----- RAW DATA

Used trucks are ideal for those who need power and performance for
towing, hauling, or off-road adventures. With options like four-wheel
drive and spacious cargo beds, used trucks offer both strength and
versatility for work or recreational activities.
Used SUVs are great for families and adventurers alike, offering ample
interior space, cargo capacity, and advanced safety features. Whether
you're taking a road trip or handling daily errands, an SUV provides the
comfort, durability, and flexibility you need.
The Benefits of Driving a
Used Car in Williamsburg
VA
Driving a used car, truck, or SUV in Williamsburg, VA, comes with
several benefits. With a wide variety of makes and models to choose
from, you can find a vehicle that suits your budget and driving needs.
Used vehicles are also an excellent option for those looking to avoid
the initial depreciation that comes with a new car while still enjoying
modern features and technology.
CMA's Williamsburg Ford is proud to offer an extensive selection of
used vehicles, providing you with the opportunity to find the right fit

----------

Restate word for word only the lines running from the beginning of the data to the line holding "several benefits. With", both included.

YOUR RESPONSE:
Used trucks are ideal for those who need power and performance for
towing, hauling, or off-road adventures. With options like four-wheel
drive and spacious cargo beds, used trucks offer both strength and
versatility for work or recreational activities.
Used SUVs are great for families and adventurers alike, offering ample
interior space, cargo capacity, and advanced safety features. Whether
you're taking a road trip or handling daily errands, an SUV provides the
comfort, durability, and flexibility you need.
The Benefits of Driving a
Used Car in Williamsburg
VA
Driving a used car, truck, or SUV in Williamsburg, VA, comes with
several benefits. With a wide variety of makes and models to choose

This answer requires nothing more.